TRY IT:
Copy the records below in full, keeping each word as it is but omitting the pictures.

========

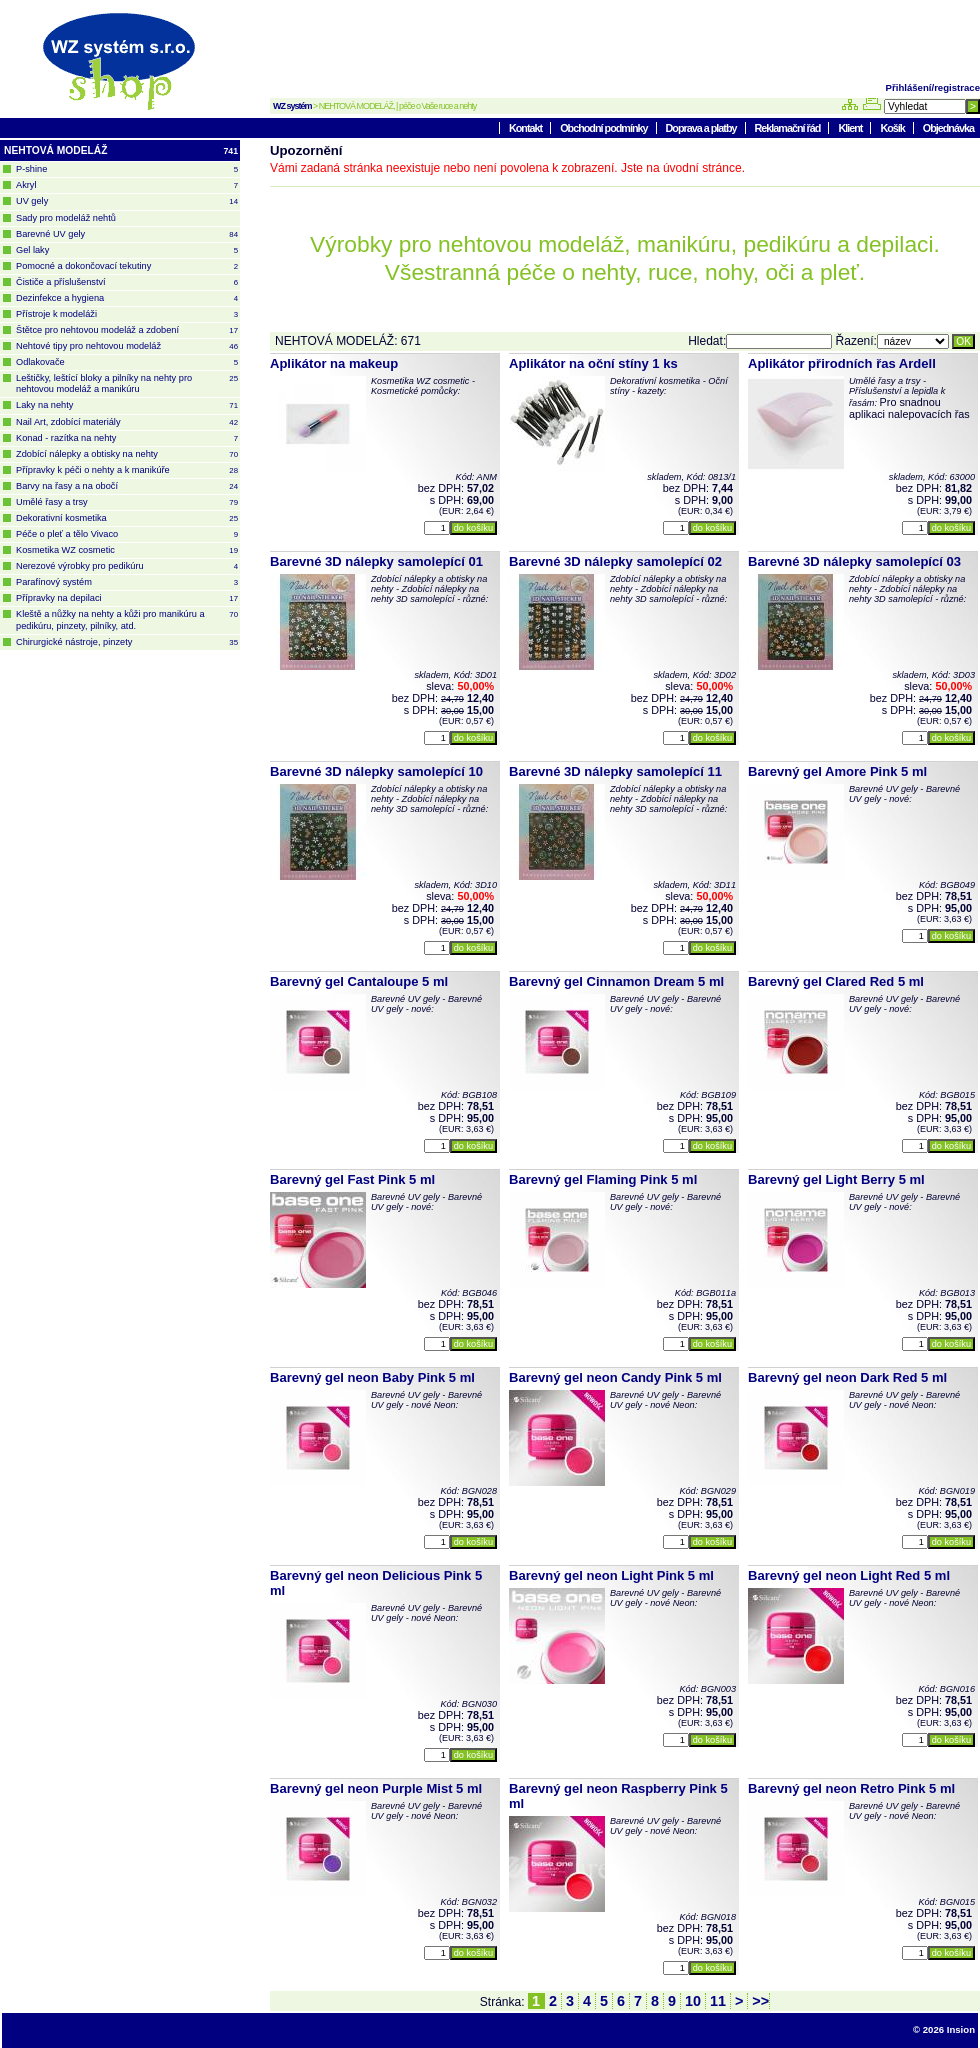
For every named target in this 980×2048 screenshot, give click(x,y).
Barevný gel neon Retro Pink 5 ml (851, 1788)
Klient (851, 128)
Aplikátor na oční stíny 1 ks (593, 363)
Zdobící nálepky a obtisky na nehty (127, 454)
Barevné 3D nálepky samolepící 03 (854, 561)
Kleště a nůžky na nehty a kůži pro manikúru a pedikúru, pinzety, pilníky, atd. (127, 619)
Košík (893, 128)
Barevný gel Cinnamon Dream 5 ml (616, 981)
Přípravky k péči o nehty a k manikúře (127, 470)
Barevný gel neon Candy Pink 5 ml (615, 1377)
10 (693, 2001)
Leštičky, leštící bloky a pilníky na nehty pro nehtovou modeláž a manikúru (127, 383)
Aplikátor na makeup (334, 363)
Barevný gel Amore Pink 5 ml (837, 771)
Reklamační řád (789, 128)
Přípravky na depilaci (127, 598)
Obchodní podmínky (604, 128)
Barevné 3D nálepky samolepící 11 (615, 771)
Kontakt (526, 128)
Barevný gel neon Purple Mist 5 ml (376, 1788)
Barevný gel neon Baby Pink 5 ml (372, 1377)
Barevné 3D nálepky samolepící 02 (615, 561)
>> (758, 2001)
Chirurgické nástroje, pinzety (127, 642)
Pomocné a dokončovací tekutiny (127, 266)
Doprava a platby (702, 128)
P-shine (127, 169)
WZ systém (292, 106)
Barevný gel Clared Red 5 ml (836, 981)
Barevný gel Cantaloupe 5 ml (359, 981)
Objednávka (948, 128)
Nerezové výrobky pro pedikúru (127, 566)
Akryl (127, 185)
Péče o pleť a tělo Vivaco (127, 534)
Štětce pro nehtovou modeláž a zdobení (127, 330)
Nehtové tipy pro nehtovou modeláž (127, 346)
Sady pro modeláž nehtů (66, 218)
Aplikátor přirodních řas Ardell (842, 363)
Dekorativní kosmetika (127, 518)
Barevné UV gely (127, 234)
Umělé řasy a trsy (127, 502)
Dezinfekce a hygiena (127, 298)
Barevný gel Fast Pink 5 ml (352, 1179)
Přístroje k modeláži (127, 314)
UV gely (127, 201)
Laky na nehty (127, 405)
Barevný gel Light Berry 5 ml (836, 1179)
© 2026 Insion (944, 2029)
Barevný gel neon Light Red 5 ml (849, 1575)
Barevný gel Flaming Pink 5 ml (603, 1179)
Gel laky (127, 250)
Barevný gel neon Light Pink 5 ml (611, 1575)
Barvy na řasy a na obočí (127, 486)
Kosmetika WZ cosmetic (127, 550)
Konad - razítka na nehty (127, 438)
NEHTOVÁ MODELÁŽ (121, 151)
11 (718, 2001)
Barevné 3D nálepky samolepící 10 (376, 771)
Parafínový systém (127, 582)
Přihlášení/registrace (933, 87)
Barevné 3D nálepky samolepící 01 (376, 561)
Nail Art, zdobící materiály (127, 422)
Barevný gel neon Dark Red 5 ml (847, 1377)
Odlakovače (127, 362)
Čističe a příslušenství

========

RESPONSE FOR THIS EXERCISE:
For every named target in this 980×2048 screenshot, give click(x,y).
Barevný gel neon Retro Pink 5 ml (851, 1788)
Klient (851, 128)
Aplikátor na oční stíny 1 ks (593, 363)
Zdobící nálepky a obtisky na nehty (127, 454)
Barevné 3D nálepky samolepící 03 (854, 561)
Kleště a nůžky na nehty a kůži pro manikúru a pedikúru, pinzety, pilníky, atd. (127, 619)
Košík (893, 128)
Barevný gel Cinnamon Dream 5 ml (616, 981)
Přípravky k péči o nehty a k manikúře (127, 470)
Barevný gel neon Candy Pink 5 ml (615, 1377)
10 (693, 2001)
Leštičky, leštící bloky a pilníky na nehty pro nehtovou modeláž a manikúru (127, 383)
Aplikátor na makeup (334, 363)
Barevný gel Amore Pink 5 ml (837, 771)
Reklamační řád (789, 128)
Přípravky na depilaci (127, 598)
Obchodní podmínky (604, 128)
Barevné 3D nálepky samolepící 11 (615, 771)
Kontakt (526, 128)
Barevný gel neon Purple Mist 5 ml (376, 1788)
Barevný gel neon Baby Pink 5 ml (372, 1377)
Barevné 3D nálepky samolepící 02 (615, 561)
>> (758, 2001)
Chirurgické nástroje, pinzety (127, 642)
Pomocné a dokončovací tekutiny (127, 266)
Doprava a platby (702, 128)
P-shine (127, 169)
WZ systém (292, 106)
Barevný gel Clared Red 5 ml (836, 981)
Barevný gel Cantaloupe 5 ml (359, 981)
Objednávka (948, 128)
Nerezové výrobky pro pedikúru (127, 566)
Akryl (127, 185)
Péče o pleť a tělo Vivaco (127, 534)
Štětce pro nehtovou modeláž a zdobení (127, 330)
Nehtové tipy pro nehtovou modeláž (127, 346)
Sady pro modeláž nehtů (66, 218)
Aplikátor přirodních řas Ardell (842, 363)
Dekorativní kosmetika (127, 518)
Barevné UV gely (127, 234)
Umělé řasy a trsy (127, 502)
Dezinfekce a hygiena (127, 298)
Barevný gel Fast Pink 5 ml (352, 1179)
Přístroje k modeláži (127, 314)
UV gely (127, 201)
Laky na nehty (127, 405)
Barevný gel Light Berry 5 ml (836, 1179)
© 2026 Insion (944, 2029)
Barevný gel neon Light Red 5 ml (849, 1575)
Barevný gel Flaming Pink 5 ml (603, 1179)
Gel laky (127, 250)
Barevný gel neon Light Pink 5 ml (611, 1575)
Barvy na řasy a na obočí (127, 486)
Kosmetika WZ cosmetic (127, 550)
Konad - razítka na nehty (127, 438)
NEHTOVÁ MODELÁŽ (121, 151)
11 (718, 2001)
Barevné 3D nálepky samolepící 10 (376, 771)
Parafínový systém (127, 582)
Přihlášení/registrace (933, 87)
Barevné 3D nálepky samolepící 01 (376, 561)
Nail Art, zdobící materiály (127, 422)
Barevný gel neon Dark Red 5 ml (847, 1377)
Odlakovače (127, 362)
Čističe a příslušenství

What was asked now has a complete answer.